Hal ini hanya langsung terjadi jika putaran mesin  hampir berada pada redline  saat posisi gigi diturunkan. Untuk itu hindari perpindahan gigi ke posisi yang lebih rendah pada putaran mesin mendekati redline.

 

“Kondisi ATF yang baik, akan turut menjaga performa transmisi otomatis ini. Untuk itu lakukanpergantian oli transmisi 5.000 km sekali danmengurasnya setiap 20.000 km sekali,” ujar Ricky. Namun tetap harus diingat untuk tidak melakukandown shift  di putaran mesin yang terlalu tinggi. 

 

5. Perpindahan dari posisi D ke R saat melaju

Pengoperasian tuas ketika pengendara hendak parkir, tentu memerlukan kecepatan tangan dalam memindahkan tuas. Nah, bila dilakukan dengan kasar, maka transmisi otomatis konvensional dapat berakibat kerusakan internal maupun external transmisi.

 

Di dalam, kerusakan yang terjadi pada planetary gear  dan one way clutch.  Sementara komponen di luar transmisi yang bisa terpengaruh seperti cross joint  pada as kopel, engine mounting  dan as roda pada penggerak roda depan.

 

6.  Menahan transmisi di posisi gigi 1 secara terus menerus

Kadang kebutuhan engine brake  dan performa akselerasi di jalan menurun atau menanjak yang curam memerlukan transmisi berada di posisi gigi 1. Tapi sebaiknya kondisi ini hanya dipergunakan ketika diperlukan saja.

 

Dalam kondisi normal, hal ini perlu dihindari. Sebab beban kopling semakin berat. Apalagi bila dilanjutkan dengan perpindahan ke posisi gigi yang lebih tinggi pada transmisi otomatis konvensional.
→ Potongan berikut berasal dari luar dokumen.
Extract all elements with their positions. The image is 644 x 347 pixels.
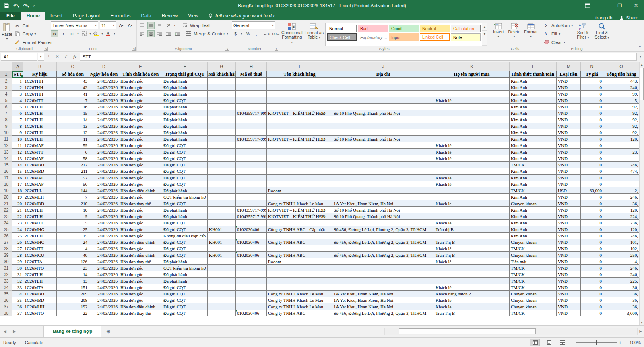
cell-A36[interactable]: 35 [12, 297, 23, 303]
cell-D13[interactable]: 24/03/2026 [89, 149, 119, 155]
cell-I20[interactable] [267, 194, 332, 200]
cell-M33[interactable]: VND [557, 278, 581, 284]
horizontal-scrollbar[interactable] [384, 328, 638, 335]
cell-A11[interactable]: 10 [12, 136, 23, 142]
cell-O18[interactable] [603, 181, 640, 187]
user-name[interactable]: trang.dh [595, 15, 612, 20]
cell-I11[interactable]: KIOTVIET – KIỂM THỬ HĐĐ [267, 136, 332, 142]
cell-F5[interactable]: Đã gửi CQT [162, 97, 208, 104]
cell-F22[interactable]: Đã phát hành [162, 207, 208, 213]
cell-M29[interactable]: VND [557, 252, 581, 258]
cell-L4[interactable]: Kim Anh [510, 91, 557, 97]
increase-indent-icon[interactable] [174, 30, 181, 37]
sheet-tab-active[interactable]: Bảng kê tổng hợp [43, 326, 101, 337]
bold-button[interactable]: B [51, 30, 58, 37]
scroll-up-icon[interactable]: ▲ [640, 62, 644, 67]
cell-N9[interactable]: 0 [581, 123, 603, 129]
cell-K38[interactable]: Trần Thị B [434, 310, 510, 316]
cell-J27[interactable]: Số 456, Đường Lê Lợi, Phường 2, Quận 3, … [332, 239, 434, 245]
cell-C7[interactable]: 15 [57, 110, 89, 116]
share-button[interactable]: Share [619, 15, 638, 20]
cell-B37[interactable]: 1C26MHH [23, 303, 57, 310]
row-header-15[interactable]: 15 [0, 162, 12, 168]
cell-F6[interactable]: Đã phát hành [162, 104, 208, 110]
cell-M31[interactable]: VND [557, 265, 581, 271]
cell-I6[interactable] [267, 104, 332, 110]
cell-D4[interactable]: 24/03/2026 [89, 91, 119, 97]
cell-J11[interactable]: Số 10 Phổ Quang, Thành phố Hà Nội [332, 136, 434, 142]
cell-D8[interactable]: 24/03/2026 [89, 116, 119, 123]
cell-B9[interactable]: 1C26TLH [23, 123, 57, 129]
tab-review[interactable]: Review [157, 12, 183, 20]
cell-L26[interactable]: Kim Anh [510, 233, 557, 239]
format-painter-button[interactable]: Format Painter [14, 39, 52, 46]
row-header-14[interactable]: 14 [0, 155, 12, 162]
decrease-decimal-icon[interactable]: .00→ [272, 30, 279, 37]
scroll-right-icon[interactable]: ▶ [638, 328, 643, 335]
column-header-L[interactable]: L [510, 62, 557, 71]
column-header-H[interactable]: H [236, 62, 267, 71]
cell-N34[interactable]: 0 [581, 284, 603, 291]
cell-K3[interactable] [434, 84, 510, 91]
column-header-A[interactable]: A [12, 62, 23, 71]
cell-O3[interactable]: 246, [603, 84, 640, 91]
cell-N29[interactable]: 0 [581, 252, 603, 258]
cell-K2[interactable] [434, 78, 510, 84]
format-cells-button[interactable]: Format▾ [523, 21, 539, 46]
cell-M9[interactable]: VND [557, 123, 581, 129]
cell-D2[interactable]: 24/03/2026 [89, 78, 119, 84]
cell-F8[interactable]: Đã phát hành [162, 116, 208, 123]
cell-C14[interactable]: 58 [57, 155, 89, 162]
cell-M18[interactable]: VND [557, 181, 581, 187]
cell-O16[interactable]: 474, [603, 168, 640, 175]
row-header-6[interactable]: 6 [0, 104, 12, 110]
cell-M32[interactable]: VND [557, 271, 581, 278]
status-calculate[interactable]: Calculate [25, 340, 43, 345]
cell-H9[interactable] [236, 123, 267, 129]
cell-C27[interactable]: 24 [57, 239, 89, 245]
row-header-17[interactable]: 17 [0, 175, 12, 181]
cell-K21[interactable]: Khach le [434, 200, 510, 207]
cell-K11[interactable] [434, 136, 510, 142]
cell-O33[interactable]: 225, [603, 278, 640, 284]
cell-A35[interactable]: 34 [12, 291, 23, 297]
cell-G8[interactable] [208, 116, 236, 123]
horizontal-scroll-thumb[interactable] [399, 328, 536, 334]
cell-style-bad[interactable]: Bad [358, 25, 388, 32]
cell-H11[interactable]: 0104359717-999 [236, 136, 267, 142]
cell-style-explanatory[interactable]: Explanatory ... [358, 33, 388, 41]
cell-B34[interactable]: 1C26MTA [23, 284, 57, 291]
cell-style-normal[interactable]: Normal [327, 25, 357, 32]
cell-L33[interactable]: TM/CK [510, 278, 557, 284]
cell-G6[interactable] [208, 104, 236, 110]
cell-G2[interactable] [208, 78, 236, 84]
cell-I17[interactable] [267, 175, 332, 181]
cell-D11[interactable]: 24/03/2026 [89, 136, 119, 142]
cell-D7[interactable]: 24/03/2026 [89, 110, 119, 116]
cell-K25[interactable]: Trần thị B [434, 226, 510, 233]
cell-B30[interactable]: 1C26TTA [23, 258, 57, 265]
row-header-18[interactable]: 18 [0, 181, 12, 187]
cell-A26[interactable]: 25 [12, 233, 23, 239]
cell-E27[interactable]: Hóa đơn điều chỉnh [119, 239, 162, 245]
cell-L35[interactable]: Chuyen khoan [510, 291, 557, 297]
cell-D12[interactable]: 24/03/2026 [89, 142, 119, 149]
cell-I5[interactable] [267, 97, 332, 104]
cell-H29[interactable]: 0102030406 [236, 252, 267, 258]
cell-L3[interactable]: Kim Anh [510, 84, 557, 91]
cell-G4[interactable] [208, 91, 236, 97]
cell-L1[interactable]: Hình thức thanh toán [510, 71, 557, 78]
font-size-combo[interactable]: 11▾ [100, 21, 116, 29]
cell-D10[interactable]: 24/03/2026 [89, 129, 119, 136]
cell-K29[interactable]: Trần Thị B [434, 252, 510, 258]
cell-I37[interactable]: Cong ty TNHH Khach Le Mau [267, 303, 332, 310]
cell-C8[interactable]: 14 [57, 116, 89, 123]
maximize-button[interactable]: ❐ [612, 0, 628, 11]
collapse-ribbon-icon[interactable]: ⌃ [638, 45, 642, 50]
styles-scroll-up-icon[interactable]: ▲ [482, 23, 487, 31]
number-format-combo[interactable]: General▾ [232, 21, 275, 29]
wrap-text-button[interactable]: Wrap Text [181, 21, 210, 29]
cell-D15[interactable]: 24/03/2026 [89, 162, 119, 168]
cell-G28[interactable] [208, 245, 236, 252]
cell-G14[interactable] [208, 155, 236, 162]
Dimana masih menggunakan katup membuat performa komponen per di balik aktuator piston tersebut bisa bermasalah akibat tekanan berlebih.

 

Hal ini kemudian mengakibatkan perpindahan menjadi tidak nyaman atau menyentak. Jika sampai terjadi, terpaksa harus melakukan pengantian komponen.  

 

Perhatian!

 

Selain perilaku dalam hal pengoperasian, pemilik mobil pun perlu mengetahui beberapa hal di bawah ini:

 

 

1. Keteraturan mengganti oli transmisi

Tidak ada kampas kopling transmisi yang awet selama-lamanya. Namun semakin jarang ATF diganti, semakin besar kemungkinan kampas kopling ini terkikis habis. Ingatlah bahwaAutomatic Transmission Fluid (ATF) merupakan nyawa dari transmisi otomatis. Dengan menggunakan tekanan hidraulis, tenaga mesin bisa tersalurkan ke roda. Semakin baik kualitas oli, semakin baik pula transfer tenaga mesin ke roda.

 

2. Perhatikan spesifikasi oli

Cara pengoperasian transmisi otomatis maupunCVT (Continuous Variable Transmission) memang sama. Namun tidak dengan dengan cara kerjanya. Kedua transmisi ini mengandalkan cara kerja yang berbeda.

 

Pada transmisi otomatis, selain sebagai pelumas oli digunakan sebagai tenaga hidraulis bertekanan tinggi yang memicu perpindahan gigi dan memutar kopling hingga terjadi perpindahan tenaga ke roda. Sementara pada transmisi CVT yang memiliki hubungan mekanis, tekanan oli yang dihasilkan torque converter  selain menyalurkan tenaga juga mengatur diameter puli sebagai. Pelumas juga berfungsi sebagai pelindung dan pelumas.

 

Itu sebabnya sangat penting untuk mengenali jenis tranmisi otomatis yang ada di mobil Anda. Untuk lebih mudahnya, ganti saja oli transmisi mobil sesuai dengan spesifikasi yang ditentukan produsen kendaraan. Jangan sekali-sekali menggunakan ATF biasa untuk transmisi CVT.